Example usage

Overview

Imagine that on a central sever we have a data repository

├── Data folder/
│   ├── database release 1/
│   ├── database release 2/
⋮    ⋮
│   └── version index

Elsewhere, in our user directory, perhaps on another computer, things look like this.

├── latest_data/
├── latest_code/
├── results/
│   ├── old_results_with_inputs_1/
│   ├── old_results_with_inputs_2/
│   └── latest_results/
├── catalogue_results/
│   ├── TIMESTAMP1.json
│   ├── TIMESTAMP2.json
│   ├── TIMESTAMP3.json
│   └── TIMESTAMP4.json

Run analysis

We’ve just made some minor tweaks to our code and now we want to run our analysis. Before we start running any of the scripts in our code folder, we run:

catalogue engage --input_data latest_data --code latest_code

Now we run whatever we need to perform our analysis. Immediately after finishing this we run:

catalogue disengage --input_data latest_data --output_data results/latest_results  --code latest_code

This will produce the following file:

// catalogue_results/TIMESTAMP5.json
{
"timestamp" : {
     "engage": "<timestamp (of .lock)>",
     "disengage": "<timestamp (new)>"
   },
"input_data": {
     "latest_data" : "<hash of directory>"
   },
"output_data": {
       "results/latest results":{
           "summary.txt": "<hash of file>",
           "output.csv": "<hash of file>",
           "metadata.json": "<hash of file>"
           }
     },
"code" : {
     "latest_code": "<git commit hash>"
     }
}

Check outputs

Let’s suppose that between TIMESTAMP4 and TIMESTAMP5 we modified the code to output a further file summary.txt, but that otherwise nothing has changed. We would like to check that our file output.csv hasn’t changed but oops! We’ve just overwritten it. Luckily we can compare to the json at TIMESTAMP4.

catalogue compare \
  catalogue_results/TIMESTAMP4.json \
  catalogue_results/TIMESTAMP5.json

Note that this time as we are comparing two specific files (both generated via repro-catalogue) we directly specify the file locations.

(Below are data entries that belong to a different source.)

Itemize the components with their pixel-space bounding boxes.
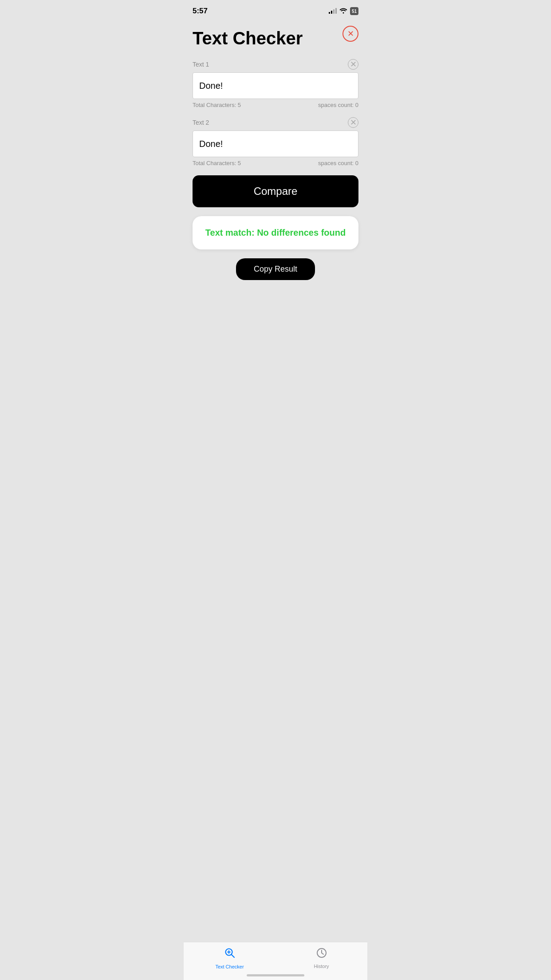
text2-spaces-count: spaces count: 0 — [318, 160, 358, 166]
page-title: Text Checker — [184, 20, 367, 59]
copy-result-button[interactable]: Copy Result — [236, 258, 315, 280]
text-field-2-label: Text 2 — [193, 119, 209, 126]
close-button[interactable]: ✕ — [342, 26, 358, 42]
text-field-2-header: Text 2 ✕ — [193, 117, 358, 128]
text-field-1-header: Text 1 ✕ — [193, 59, 358, 70]
text2-input[interactable] — [193, 130, 358, 157]
signal-bars-icon — [329, 8, 337, 14]
status-icons: 51 — [329, 7, 358, 15]
status-bar: 5:57 51 — [184, 0, 367, 20]
clear-text1-button[interactable]: ✕ — [348, 59, 358, 70]
main-content: Text 1 ✕ Total Characters: 5 spaces coun… — [184, 59, 367, 280]
text1-char-count: Total Characters: 5 — [193, 102, 241, 108]
text-field-1-stats: Total Characters: 5 spaces count: 0 — [193, 102, 358, 108]
battery-icon: 51 — [350, 7, 358, 15]
text-field-1-group: Text 1 ✕ Total Characters: 5 spaces coun… — [193, 59, 358, 108]
text1-spaces-count: spaces count: 0 — [318, 102, 358, 108]
result-box: Text match: No differences found — [193, 216, 358, 249]
text2-char-count: Total Characters: 5 — [193, 160, 241, 166]
text-field-2-group: Text 2 ✕ Total Characters: 5 spaces coun… — [193, 117, 358, 166]
wifi-icon — [339, 8, 347, 15]
clear-text2-button[interactable]: ✕ — [348, 117, 358, 128]
text1-input[interactable] — [193, 72, 358, 99]
compare-button[interactable]: Compare — [193, 175, 358, 207]
text-field-2-stats: Total Characters: 5 spaces count: 0 — [193, 160, 358, 166]
text-field-1-label: Text 1 — [193, 61, 209, 68]
result-text: Text match: No differences found — [205, 228, 346, 237]
status-time: 5:57 — [193, 7, 208, 16]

Let us also suppose that one of the other files generated by our analysis, metadata.json, includes a timestamp. The diff would look something like this:

results differ in 3 places:
=============================
timestamp
code
results/latest_results/metadata.json

results matched in 2 places:
==============================
input_data
results/latest_results/output.csv

results could not be compared in 1 places:
============================================
results/latest_results/summary.text

Of course this is what we want:

  • The code has been updated to produce summary.txt, and the timestamps have changed
  • Our data and results have not changed at all
  • Our new file summary.txt could not be compared as that file was not present at TIMESTAMP4

Alternatively, let’s suppose that our changes to the code had affected our results, so that our output.csv file has changed. In that case catalogue would inform us of the problem without us having to permanently store the output of every analysis we run. The hashes alone would not be enough to recover the original TIMESTAMP4 version. But since we have recorded the timestamp, that information can help us track down the data version, and the git commit digest tells us exactly what version of the code is used, making it easier to try and reproduce those results should we wish to do so.

Share outputs

We can then send a zip file of the results to a colleague along with the hash json produced during the final analysis (TIMESTAMP5.json).

They can rerun the analysis and use catalogue to check that the json they received is the same as their own:

catalogue compare TIMESTAMP4.json

OPTIONAL: config

The config command creates a configuration file with argument values for the previous commands. This helps ensure that the process of using repro-catalogue is itself reproducible. Another way to share output is to share a copy of our user directory to a colleague, including separately, a copy of our configuration file. This will allow our colleague to freely run catalogue engage and catalogue disengage without worrying about getting the correct directory paths.

For a detailed example on using config, see the Getting started with catalogue section of this documentation.